**Task**
If a line in the material below has the word "тормозных", copy it.

**Working data**

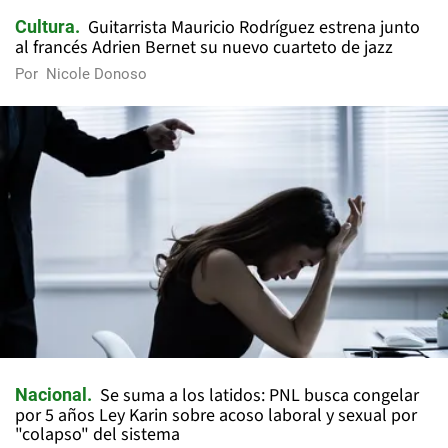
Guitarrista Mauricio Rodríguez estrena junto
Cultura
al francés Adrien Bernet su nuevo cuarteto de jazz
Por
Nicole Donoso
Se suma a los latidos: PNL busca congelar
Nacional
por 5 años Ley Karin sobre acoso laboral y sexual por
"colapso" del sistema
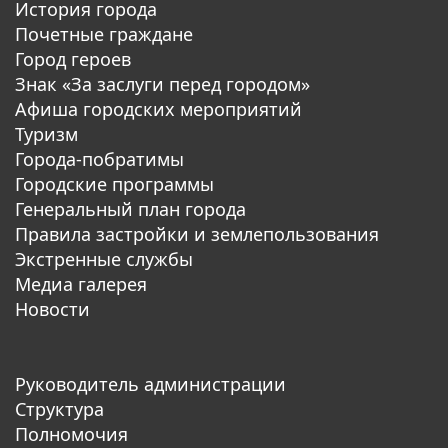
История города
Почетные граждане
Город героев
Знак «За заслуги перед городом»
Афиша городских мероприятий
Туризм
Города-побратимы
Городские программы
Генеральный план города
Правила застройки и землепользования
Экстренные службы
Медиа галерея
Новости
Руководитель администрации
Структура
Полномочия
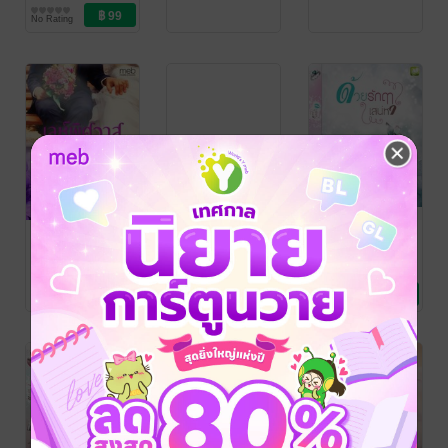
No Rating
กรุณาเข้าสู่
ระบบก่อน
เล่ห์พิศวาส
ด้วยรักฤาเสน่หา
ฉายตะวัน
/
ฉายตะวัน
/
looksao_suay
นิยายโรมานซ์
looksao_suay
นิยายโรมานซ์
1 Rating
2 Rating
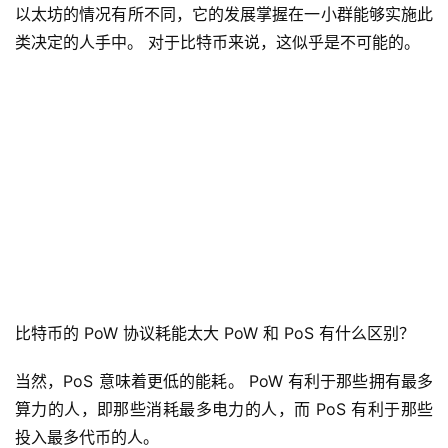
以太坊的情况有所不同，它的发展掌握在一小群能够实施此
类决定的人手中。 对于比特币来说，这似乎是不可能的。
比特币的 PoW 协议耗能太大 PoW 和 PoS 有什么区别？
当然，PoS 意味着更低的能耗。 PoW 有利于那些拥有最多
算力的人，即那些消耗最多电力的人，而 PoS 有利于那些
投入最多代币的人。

* * *

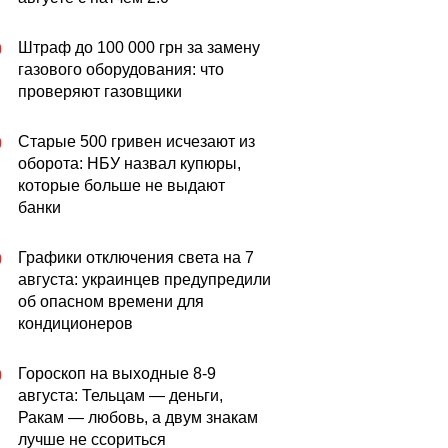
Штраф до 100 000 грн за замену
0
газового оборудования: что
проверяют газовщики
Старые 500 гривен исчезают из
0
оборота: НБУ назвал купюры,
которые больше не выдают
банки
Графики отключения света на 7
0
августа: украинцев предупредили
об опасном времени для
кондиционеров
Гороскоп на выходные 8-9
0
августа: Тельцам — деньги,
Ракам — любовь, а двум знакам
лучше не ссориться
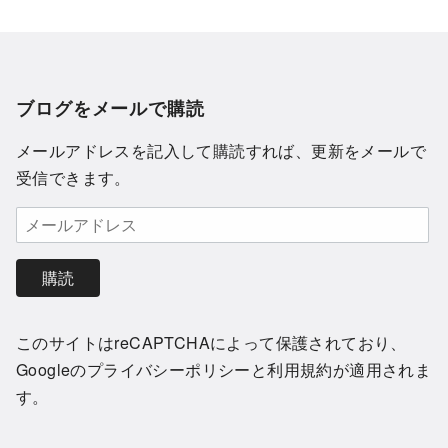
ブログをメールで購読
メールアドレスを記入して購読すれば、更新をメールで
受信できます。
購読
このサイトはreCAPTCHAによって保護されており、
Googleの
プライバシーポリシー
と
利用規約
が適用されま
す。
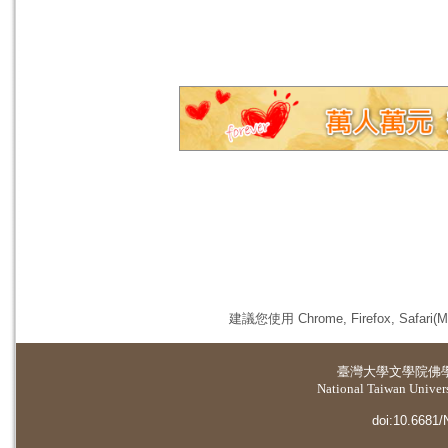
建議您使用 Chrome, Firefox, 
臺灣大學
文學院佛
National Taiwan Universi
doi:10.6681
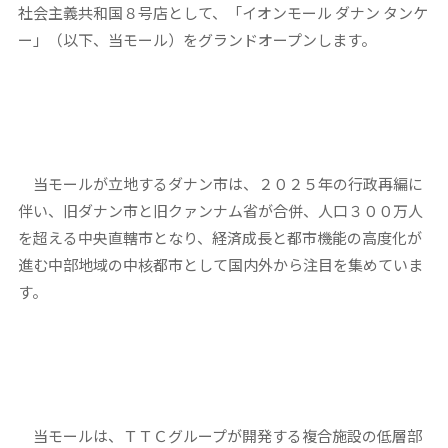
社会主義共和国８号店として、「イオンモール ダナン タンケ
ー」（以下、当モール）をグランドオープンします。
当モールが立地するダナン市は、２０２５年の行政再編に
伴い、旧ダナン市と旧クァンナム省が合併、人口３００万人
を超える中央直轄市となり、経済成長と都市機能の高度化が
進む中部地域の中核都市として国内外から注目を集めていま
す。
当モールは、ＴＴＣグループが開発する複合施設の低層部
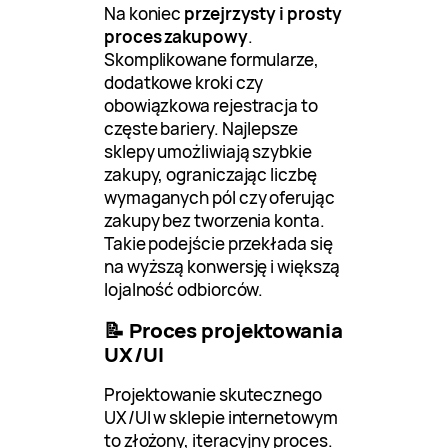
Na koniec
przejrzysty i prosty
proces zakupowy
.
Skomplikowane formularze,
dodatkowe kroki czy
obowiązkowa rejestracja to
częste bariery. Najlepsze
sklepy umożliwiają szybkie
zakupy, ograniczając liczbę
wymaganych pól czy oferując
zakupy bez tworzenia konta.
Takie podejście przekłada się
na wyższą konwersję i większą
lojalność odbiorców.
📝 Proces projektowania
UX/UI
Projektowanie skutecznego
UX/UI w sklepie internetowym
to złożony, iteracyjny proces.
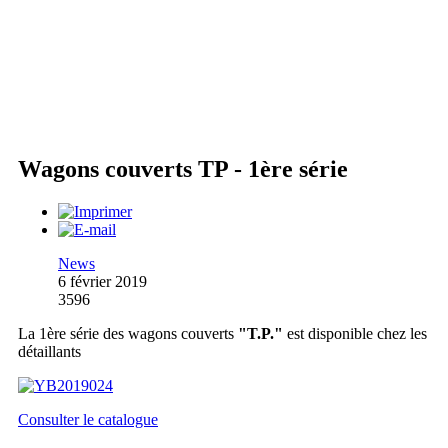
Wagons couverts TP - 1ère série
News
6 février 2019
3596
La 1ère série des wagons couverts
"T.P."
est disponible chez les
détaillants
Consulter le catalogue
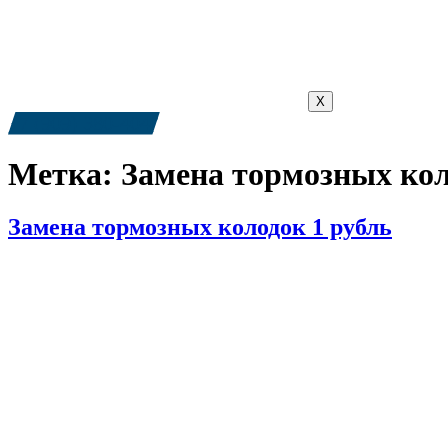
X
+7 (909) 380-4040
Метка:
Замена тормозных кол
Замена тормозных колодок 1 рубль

**Answer space**
Замена тормозных кол
Замена тормозных колодок 1 рубль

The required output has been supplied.